--- Directions ---
Type the entries out again exactly as they read, but leave every picture behind.

--- Data supplied ---
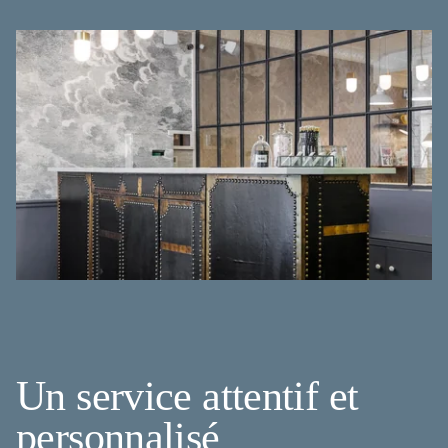
Un service attentif et
personnalisé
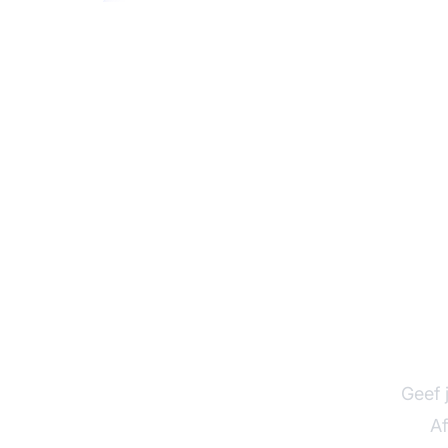
Ent
f
Geef 
Af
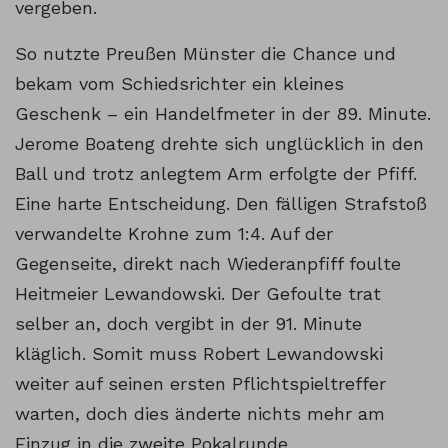
vergeben.
So nutzte Preußen Münster die Chance und
bekam vom Schiedsrichter ein kleines
Geschenk – ein Handelfmeter in der 89. Minute.
Jerome Boateng drehte sich unglücklich in den
Ball und trotz anlegtem Arm erfolgte der Pfiff.
Eine harte Entscheidung. Den fälligen Strafstoß
verwandelte Krohne zum 1:4. Auf der
Gegenseite, direkt nach Wiederanpfiff foulte
Heitmeier Lewandowski. Der Gefoulte trat
selber an, doch vergibt in der 91. Minute
kläglich. Somit muss Robert Lewandowski
weiter auf seinen ersten Pflichtspieltreffer
warten, doch dies änderte nichts mehr am
Einzug in die zweite Pokalrunde.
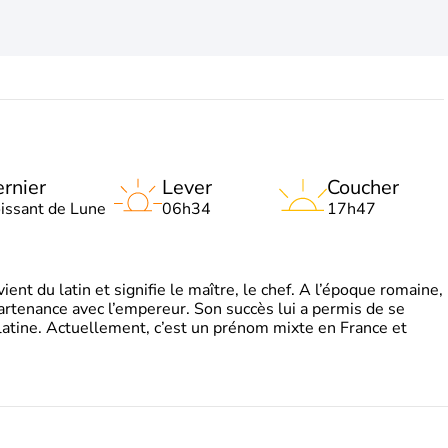
rnier
Lever
Coucher
oissant de Lune
06h34
17h47
t du latin et signifie le maître, le chef. A l’époque romaine,
partenance avec l’empereur. Son succès lui a permis de se
latine. Actuellement, c’est un prénom mixte en France et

--- Solution to the problem ---
Un service attentif et
personnalisé
Ent
f
Geef 
Af
vergeben.
So nutzte Preußen Münster die Chance und
bekam vom Schiedsrichter ein kleines
Geschenk – ein Handelfmeter in der 89. Minute.
Jerome Boateng drehte sich unglücklich in den
Ball und trotz anlegtem Arm erfolgte der Pfiff.
Eine harte Entscheidung. Den fälligen Strafstoß
verwandelte Krohne zum 1:4. Auf der
Gegenseite, direkt nach Wiederanpfiff foulte
Heitmeier Lewandowski. Der Gefoulte trat
selber an, doch vergibt in der 91. Minute
kläglich. Somit muss Robert Lewandowski
weiter auf seinen ersten Pflichtspieltreffer
warten, doch dies änderte nichts mehr am
Einzug in die zweite Pokalrunde.
rnier
Lever
Coucher
oissant de Lune
06h34
17h47
t du latin et signifie le maître, le chef. A l’époque romaine,
partenance avec l’empereur. Son succès lui a permis de se
latine. Actuellement, c’est un prénom mixte en France et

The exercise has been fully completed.